Entre de magnifiques jaillissements d'humour absurde (le coup de la tortue haha !) et des pics d'une gravité touchant à la profondeur de drames existentiels, les pérégrinations de ces Bigfoots nous renvoient bien évidemment aux aléas de toute vie humaine, certes ici exprimés par des rudiments animaux où l'obsession pour la copulation et les fluides corporels tiennent une place prédominante (peut-être un peu trop, le film misant une grande partie de son décalage là-dessus) mais ce biais permet de rappeler nos plus bas instincts en vue de maintenir en permanence un magnifique ton tragi-comique inhérent à la simple notion de continuer à exister dans la tempête de la vie. Là où les grognements s'expriment constamment, "Sasquatch Sunset" laisse merveilleusement bien la place à une part d'interprétation pour que l'imagination humaine du spectateur assimile ses propres sentiments et préoccupations modernes au sein de la destinée de ces Bigfoots.
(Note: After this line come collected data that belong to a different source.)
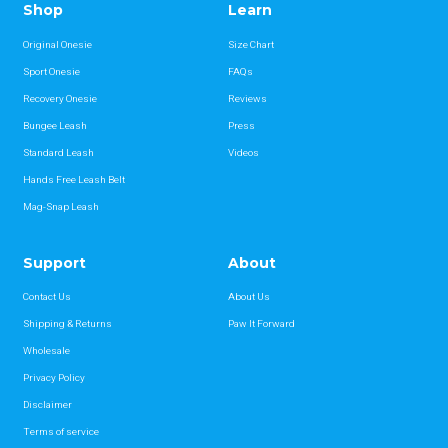
Shop
Learn
Original Onesie
Size Chart
Sport Onesie
FAQs
Recovery Onesie
Reviews
Bungee Leash
Press
Standard Leash
Videos
Hands Free Leash Belt
Mag-Snap Leash
Support
About
Contact Us
About Us
Shipping & Returns
Paw It Forward
Wholesale
Privacy Policy
Disclaimer
Terms of service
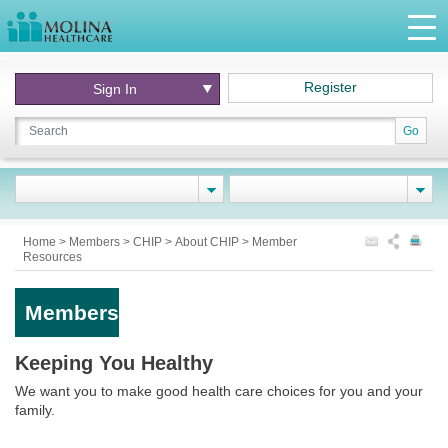
Register
Sign In
Go
Home
>
Members
>
CHIP
>
About CHIP
>
Member
Resources
Members
Keeping You Healthy
We want you to make good health care choices for you and your
family.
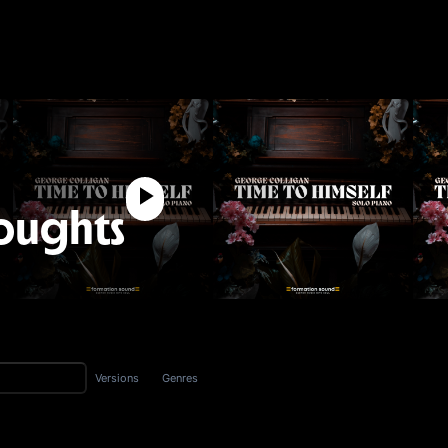
oughts
Versions
Genres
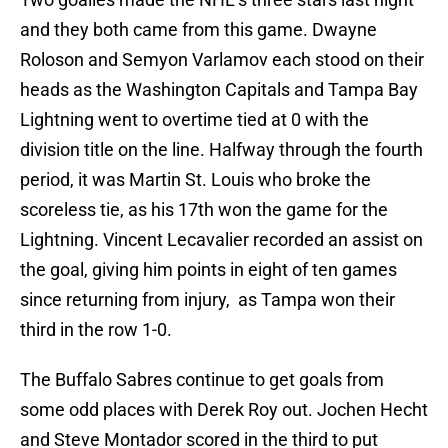
and they both came from this game. Dwayne
Roloson and Semyon Varlamov each stood on their
heads as the Washington Capitals and Tampa Bay
Lightning went to overtime tied at 0 with the
division title on the line. Halfway through the fourth
period, it was Martin St. Louis who broke the
scoreless tie, as his 17th won the game for the
Lightning. Vincent Lecavalier recorded an assist on
the goal, giving him points in eight of ten games
since returning from injury, as Tampa won their
third in the row 1-0.
The Buffalo Sabres continue to get goals from
some odd places with Derek Roy out. Jochen Hecht
and Steve Montador scored in the third to put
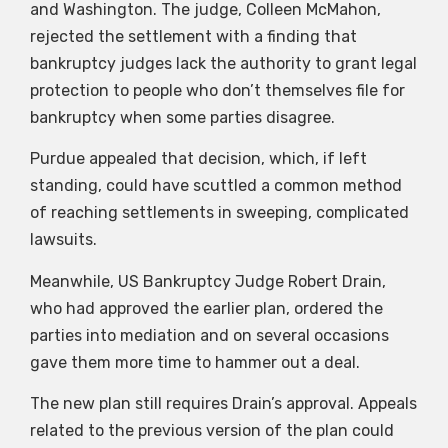
and Washington. The judge, Colleen McMahon,
rejected the settlement with a finding that
bankruptcy judges lack the authority to grant legal
protection to people who don’t themselves file for
bankruptcy when some parties disagree.
Purdue appealed that decision, which, if left
standing, could have scuttled a common method
of reaching settlements in sweeping, complicated
lawsuits.
Meanwhile, US Bankruptcy Judge Robert Drain,
who had approved the earlier plan, ordered the
parties into mediation and on several occasions
gave them more time to hammer out a deal.
The new plan still requires Drain’s approval. Appeals
related to the previous version of the plan could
D'ailleurs, la trace de l'Homme lui-même se fera évidemment sentir sur la route de ses cousins poilus, de façon plus en plus progressive comme pour mieux signifier l'envahissement de son empreinte sur un milieu sauvage qui ne peut que s'y adapter sans broncher afin d'assurer sa survie. En sus de la découverte des rapports intrinsèques au groupe et du message environnemental qui découle de ce dernier point, ces confrontations à des marques de la civilisation moderne donneront sans doute ses plus belles séquences à "Sasquatch Sunset" (le film se termine sur une idée parfaite en ce sens mais la phase du "campement" sans trop en dire se pose en sommet du film, quelle mise en scène, montage et yeux de Riley Keough où un flot d'émotions incommensurable passe derrière le latex encombrant !).
Superbement emballé en termes de réalisation (cela donne furieusement envie de (re)plonger dans la filmographie des frères Zellner), photographie (signée par le décidément talentueux Mike Gioulakis) musique (The Octopus Projet sublime le projet de sa partition) et interprétation (vraiment, le quatuor d'acteurs est aussi fou que le film, respect à eux), "Sasquatch Sunset" offre réellement une expérience unique en son genre, imparfaite peut-être si vous n'adhèrez pas à toutes ses composantes (comiques notamment), mais, pour notre part, il faut bien avouer qu'en prenant le temps de la digérer (en compagnie d'une écoute de sa bande originale), celle-ci continue de nous poursuivre bien des heures après son visionnage, nous redonnant sans mal envie d'y replonger dans un futur proche. Si on nous avait dit un jour que la tragi-comédie de l'existence serait si bien résumée en passant 1h30 en compagnie d'un clan de Bigfoots, on ne l'aurait jamais cru.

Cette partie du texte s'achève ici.